Microbial fuel cells for groundwater remediation
Refractory organic compounds
Refractory organic compounds in groundwater include aromatic compounds and chlorinated hydrocarbons, whose existence is mainly attributed to human pollution. Because of the lack of electron acceptors, these substances exist in the environment for a long time. Studies have shown that benzene is anaerobically degraded in the anode chamber of MFCs, which provides the possibility for MFCs to remove organic pollutants from groundwater (Rakoczy et al. 2013). The composite anode improved the removal rate of toluene. The performance of the composite anode made of conductive coke and conductive carbon black was better than that of a single anode, and the removal rate (88.2%) of toluene was the highest at 1:3. This may have been due to the large porosity of coke and the high specific surface area of carbon black, which were beneficial for microorganisms to adhere to the surface of the anode (Liu et al. 2019c). Stacked MFCs improve the removal rate of organic matter. When three MFCs were connected in a series, the removal rate of benzene was 19.6% higher than that of a single MFC. The removal rate by parallel MFCs was better than that of a series of MFCs. The performance of three parallel MFCs (removal rate of 92.7%) was much higher than that of a series of MFCs (removal rate of 75.5%) (Chang et al. 2017).
Metal contaminants
The objective of groundwater treatment with metal contaminants is to change the metal ions to a state of low toxicity and/or solubility, and then remove them by precipitation or adsorption. For example, Geobacillus can reduce soluble U(VI) to relatively insoluble U(IV) by using organic compounds as electron donors, thus effectively removing U from contaminated groundwater (Gregory and Lovley 2005). In microbial metabolism, As(III) can be converted into less toxic As(V) by using electrodes as direct electron acceptors (Pous et al. 2015). Hao applied bioelectricity generated by MFC directly to a bioelectrical reactor to promote microbial reduction of V(V) in groundwater. V(V) acted as an electron acceptor, and V(V) with high toxicity was reduced to V(IV), and the removal rate of V(V) reached 93.6%. When the output voltage of MFC improved from 200 to 700 mV, the removal efficiency of V(V) increased with the improved of the voltage (Hao et al. 2015). The electrochemical system based on MFC power supply provides an efficient and economical method for controlling metal pollution in groundwater. Under the 600 mV provided by MFCs, the oxidation rate of Tl(I) reached nearly 80.5% within 4 h of operation, and Tl(I) was gradually oxidized into Tl(III) that was easy to precipitate, which was more conducive to the removal from groundwater (Tian et al. 2017).
Nonmetallic inorganic pollutants
In recent years, MFC system has made remarkable achievements in the removal of nitrate from groundwater. With acetate as the electron donor of the anode chamber, groundwater was injected into the cathode chamber of MFCs, and 64% of NO3−-N was removed (Pous et al. 2013). Four different volumes of sand/water (0, 10, 50, and 100%) were added into two chambers of the MFCs to simulate the working condition of the denitrification bioreactor in an aquifer. The denitrification time was 15, 25, 24, and 20 days, respectively. The results showed that the reduction efficiency of NO3−-N was related to the sand/water ratio, and the biological community was slightly different under different sand/water ratios, which might have been related to the conditions of the liquid phase circulation in the cathode chamber (Van Khanh et al. 2016).

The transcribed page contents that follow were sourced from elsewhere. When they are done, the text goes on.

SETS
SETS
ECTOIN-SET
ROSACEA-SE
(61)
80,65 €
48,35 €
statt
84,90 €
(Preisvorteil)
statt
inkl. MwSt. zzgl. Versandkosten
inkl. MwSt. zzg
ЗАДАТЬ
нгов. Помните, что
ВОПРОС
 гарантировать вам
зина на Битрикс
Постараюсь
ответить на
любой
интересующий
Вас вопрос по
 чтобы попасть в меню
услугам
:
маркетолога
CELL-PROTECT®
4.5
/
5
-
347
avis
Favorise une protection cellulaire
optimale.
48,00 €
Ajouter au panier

Nitrate loading, COD, and HRT all affect the removal of nitrate. With the increase in nitrate loading, the concentration of NO3−-N in effluent increases. Contrary to the effect of nitrate loading, the NO3−-N content in wastewater is reduced with the increase in COD concentration. When the HRT is longer, the bacteria have enough time to denitrify. With the gradual shortening of the HRT, the nitrate removal rate in groundwater decreases owing to the lack of denitrification time (Liu et al. 2016).

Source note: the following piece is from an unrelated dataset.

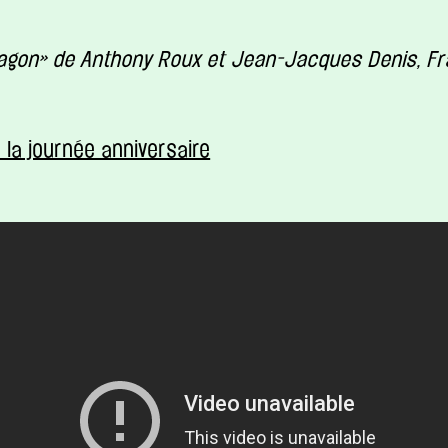
agon» de Anthony Roux et Jean-Jacques Denis, Fr
la journée anniversaire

Microbial fuel cells for sludge and solid waste treatment
Sludge treatment
Sludge treatment and disposal have become difficult and expensive problems. MFC provides a promising method for sludge treatment. MFC improves the degradation efficiency of organic matter in sludge, mainly because the electric field generated by MFC has an impact on microbial community. On the one hand, electric field can change the permeability of cell membrane, leading to excessive absorption of extracellular material, and then change the metabolism of microorganisms. On the other hand, the electric field acts on some enzymes in the bacteria to promote the removal of organic compounds (Xin et al. 2019). The degradation of 2,4-dichlorophenoxyacetic acid were studied by electro biological coupling system, and it was found that the electron transfer was controlled by the surface diffusion, while the electric field can provide more electrons and accelerate the electron transfer rate, which is conducive to the degradation of pollutants by microorganisms (Zhang et al. 2013).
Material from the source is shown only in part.